18 KiB
PiCo vs PPID: Comparative Analysis
Version: 0.1.0
Last Updated: 2025-01-09
Related: PPID-GHCID Alignment | PiCo Ontology Analysis
1. Executive Summary
This document compares the PiCo (Persons in Context) ontology developed by CBG|Centrum voor Familiegeschiedenis with our proposed PPID (Person Persistent Identifier) system.
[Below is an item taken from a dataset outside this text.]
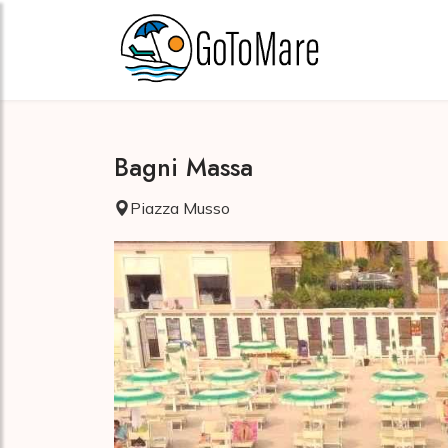
Bagni Massa
Piazza Musso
The analysis is based on deep research into PiCo's implementation in Open Archives (openarchieven.nl) and the WieWasWie platform.
1.1 Key Finding
PiCo and PPID serve complementary purposes:
| System | Primary Purpose | Identifier Style | Scope |
|---|---|---|---|
| PiCo | Data model for person observations in genealogical sources | Opaque UUIDs | Genealogical records (civil registries, church books) |
| PPID | Persistent identifiers for heritage sector persons | Semantic geographic-temporal | Heritage custodian staff and historical figures |
Recommendation: PPID should adopt PiCo's ontological distinctions (PersonObservation vs PersonReconstruction) while using its own semantic identifier format aligned with GHCID conventions.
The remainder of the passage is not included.